Imperial County will undoubtedly be receiving the Pfizer vaccine in the initial shipment the county Public Health Department expects to arrive between Dec. 16 and 18, Director Angulo said to the county board.
Coming in a single box that Angulo described as a “pizza box,” the first shipment will contain 975 doses targeted for “higher risk” healthcare workers who work directly with COVID patients, she said. The healthcare workers, as well as first responders who might come in contact with COVID-positive patients, are part of what Public Health officials have called Phase 1A of the vaccine deployment.
Angulo said the first doses will be distributed to hospitals so the vaccination of the healthcare workers can occur.
Although Phase 1A also includes residents of long-term care facilities, such as senior citizens, it isn’t likely that will occur until subsequent shipments.
Although it is well-known that both the Pfizer vaccine and the vaccine to soon follow in several weeks, Moderna, are administered in two doses, Public Health Officer Dr.
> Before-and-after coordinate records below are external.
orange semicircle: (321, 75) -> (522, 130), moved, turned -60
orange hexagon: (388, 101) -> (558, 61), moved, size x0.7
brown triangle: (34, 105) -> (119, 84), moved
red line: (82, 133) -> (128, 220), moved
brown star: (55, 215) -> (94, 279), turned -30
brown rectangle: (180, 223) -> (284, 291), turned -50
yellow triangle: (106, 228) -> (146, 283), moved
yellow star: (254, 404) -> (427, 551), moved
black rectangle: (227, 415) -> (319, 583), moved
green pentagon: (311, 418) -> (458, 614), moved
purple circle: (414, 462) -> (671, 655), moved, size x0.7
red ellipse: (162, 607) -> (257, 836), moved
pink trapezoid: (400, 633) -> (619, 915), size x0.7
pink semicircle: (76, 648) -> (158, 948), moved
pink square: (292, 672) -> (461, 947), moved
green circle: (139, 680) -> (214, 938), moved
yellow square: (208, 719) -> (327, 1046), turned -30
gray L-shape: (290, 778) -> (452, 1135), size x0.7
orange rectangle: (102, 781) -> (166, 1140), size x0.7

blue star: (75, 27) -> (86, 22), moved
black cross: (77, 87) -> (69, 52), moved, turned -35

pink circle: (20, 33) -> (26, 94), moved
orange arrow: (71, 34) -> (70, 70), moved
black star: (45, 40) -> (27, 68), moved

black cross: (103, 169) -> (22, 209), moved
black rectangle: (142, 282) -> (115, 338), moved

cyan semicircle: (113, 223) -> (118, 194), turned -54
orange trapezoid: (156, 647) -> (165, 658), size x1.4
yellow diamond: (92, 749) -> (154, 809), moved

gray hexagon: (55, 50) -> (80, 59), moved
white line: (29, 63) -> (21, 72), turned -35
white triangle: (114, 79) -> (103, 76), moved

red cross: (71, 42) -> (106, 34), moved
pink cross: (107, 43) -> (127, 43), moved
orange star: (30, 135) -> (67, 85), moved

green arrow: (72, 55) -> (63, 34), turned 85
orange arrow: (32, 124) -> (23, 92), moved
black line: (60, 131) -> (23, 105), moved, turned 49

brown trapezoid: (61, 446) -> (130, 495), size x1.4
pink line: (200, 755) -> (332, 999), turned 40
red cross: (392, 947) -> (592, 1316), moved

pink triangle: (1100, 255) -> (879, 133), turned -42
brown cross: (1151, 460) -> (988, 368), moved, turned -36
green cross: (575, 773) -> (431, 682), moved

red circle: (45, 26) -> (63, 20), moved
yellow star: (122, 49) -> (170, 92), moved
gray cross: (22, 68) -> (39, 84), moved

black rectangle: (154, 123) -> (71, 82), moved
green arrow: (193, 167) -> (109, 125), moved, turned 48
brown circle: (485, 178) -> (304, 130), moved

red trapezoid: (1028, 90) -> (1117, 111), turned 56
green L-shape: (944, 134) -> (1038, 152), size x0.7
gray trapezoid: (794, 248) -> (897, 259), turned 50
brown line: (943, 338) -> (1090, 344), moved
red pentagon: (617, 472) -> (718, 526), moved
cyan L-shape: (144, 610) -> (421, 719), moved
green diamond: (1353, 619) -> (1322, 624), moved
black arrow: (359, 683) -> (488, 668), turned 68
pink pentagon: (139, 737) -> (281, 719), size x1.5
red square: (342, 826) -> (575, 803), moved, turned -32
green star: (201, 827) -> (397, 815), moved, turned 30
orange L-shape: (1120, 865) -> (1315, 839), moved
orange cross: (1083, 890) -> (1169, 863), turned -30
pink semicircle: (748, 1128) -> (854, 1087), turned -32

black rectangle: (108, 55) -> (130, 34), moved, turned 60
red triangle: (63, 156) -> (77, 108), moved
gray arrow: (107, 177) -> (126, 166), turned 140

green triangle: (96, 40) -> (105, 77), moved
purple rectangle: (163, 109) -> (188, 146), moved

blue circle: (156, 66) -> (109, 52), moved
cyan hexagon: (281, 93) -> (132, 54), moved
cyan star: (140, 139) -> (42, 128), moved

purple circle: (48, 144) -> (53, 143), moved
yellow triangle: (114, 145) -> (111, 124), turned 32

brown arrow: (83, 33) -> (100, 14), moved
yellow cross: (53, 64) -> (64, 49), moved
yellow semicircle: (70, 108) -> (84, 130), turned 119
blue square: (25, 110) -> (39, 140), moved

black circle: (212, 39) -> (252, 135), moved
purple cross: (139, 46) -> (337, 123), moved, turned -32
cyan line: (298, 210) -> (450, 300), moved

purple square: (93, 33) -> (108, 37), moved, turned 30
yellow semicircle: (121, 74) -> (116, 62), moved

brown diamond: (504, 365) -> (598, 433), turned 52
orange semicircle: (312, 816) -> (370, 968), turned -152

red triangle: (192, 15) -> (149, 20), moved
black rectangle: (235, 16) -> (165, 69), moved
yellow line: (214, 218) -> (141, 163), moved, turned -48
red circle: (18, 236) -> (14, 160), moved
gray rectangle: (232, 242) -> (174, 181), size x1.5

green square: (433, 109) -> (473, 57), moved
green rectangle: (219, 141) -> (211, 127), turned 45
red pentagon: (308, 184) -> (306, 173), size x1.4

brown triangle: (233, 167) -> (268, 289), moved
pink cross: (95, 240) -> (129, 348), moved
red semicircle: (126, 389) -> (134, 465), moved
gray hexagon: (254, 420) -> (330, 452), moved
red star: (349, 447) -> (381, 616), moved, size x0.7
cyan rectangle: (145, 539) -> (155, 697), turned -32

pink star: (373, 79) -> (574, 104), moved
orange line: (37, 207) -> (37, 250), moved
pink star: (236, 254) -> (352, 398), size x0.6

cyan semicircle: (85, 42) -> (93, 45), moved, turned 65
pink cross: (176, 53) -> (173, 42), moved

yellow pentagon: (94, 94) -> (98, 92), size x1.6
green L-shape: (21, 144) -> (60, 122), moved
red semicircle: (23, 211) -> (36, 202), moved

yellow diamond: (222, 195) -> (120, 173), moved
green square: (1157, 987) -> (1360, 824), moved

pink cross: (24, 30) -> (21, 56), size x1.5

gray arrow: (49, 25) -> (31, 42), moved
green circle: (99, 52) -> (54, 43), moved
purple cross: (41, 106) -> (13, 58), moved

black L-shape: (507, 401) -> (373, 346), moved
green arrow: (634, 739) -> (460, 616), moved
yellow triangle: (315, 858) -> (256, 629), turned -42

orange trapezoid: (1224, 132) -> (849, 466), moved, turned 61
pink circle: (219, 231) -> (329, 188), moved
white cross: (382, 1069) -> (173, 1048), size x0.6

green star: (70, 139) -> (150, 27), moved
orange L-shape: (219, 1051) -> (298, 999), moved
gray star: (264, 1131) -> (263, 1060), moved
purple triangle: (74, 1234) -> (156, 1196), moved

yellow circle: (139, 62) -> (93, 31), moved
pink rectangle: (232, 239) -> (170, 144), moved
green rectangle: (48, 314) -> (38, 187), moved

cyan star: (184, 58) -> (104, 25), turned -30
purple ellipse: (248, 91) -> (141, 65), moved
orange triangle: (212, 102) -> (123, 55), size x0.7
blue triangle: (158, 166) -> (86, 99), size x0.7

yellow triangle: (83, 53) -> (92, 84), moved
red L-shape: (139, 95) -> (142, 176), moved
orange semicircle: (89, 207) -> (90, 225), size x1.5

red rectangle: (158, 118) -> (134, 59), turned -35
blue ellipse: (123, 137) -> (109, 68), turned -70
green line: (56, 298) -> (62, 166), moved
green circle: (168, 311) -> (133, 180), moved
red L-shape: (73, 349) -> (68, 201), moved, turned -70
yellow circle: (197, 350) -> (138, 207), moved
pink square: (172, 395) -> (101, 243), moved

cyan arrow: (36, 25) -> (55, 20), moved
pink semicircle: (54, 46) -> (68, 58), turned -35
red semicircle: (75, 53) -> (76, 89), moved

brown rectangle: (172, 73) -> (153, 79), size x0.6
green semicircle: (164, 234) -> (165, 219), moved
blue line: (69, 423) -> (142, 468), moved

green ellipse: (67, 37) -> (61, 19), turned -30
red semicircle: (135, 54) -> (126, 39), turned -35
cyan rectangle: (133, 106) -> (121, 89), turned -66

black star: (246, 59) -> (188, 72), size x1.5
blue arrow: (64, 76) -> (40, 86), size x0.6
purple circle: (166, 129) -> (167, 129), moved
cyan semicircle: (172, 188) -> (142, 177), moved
Stephen Munday said Tuesday he has been advised by the state to administer all 975 doses immediately, with the second dose to follow in successive shipments.
Angulo said she has been told by the state that a new shipment of vaccine is expected to follow each week, but that has not been confirmed. Munday said that the second dose of the Pfizer vaccine must be given after 21 days and, for Moderna, it would be 28 days later.
A local vaccine plan was due to the state by the end of the day Dec. 8; that plan was not immediately available, although a copy of it had been requested by this newspaper.
The plan had been developed by the county Public Health Department in coordination and consultation with numerous healthcare agencies and organizations, as well as regional environmental, social, and health equity groups.
Fielding several questions posed by District 1 county Supervisor Jesus Escobar, Dr. Munday said Tuesday that the vaccine is believed to “decrease the likelihood that someone would become severely ill (with COVID-19) once they are vaccinated.”
Also, it is thought it could prevent illness in certain situations.
It was an important distinction, as Escobar asked whether the vaccine was supposed to prevent COVID infections entirely or decrease severity and symptoms, both great questions, Munday told him.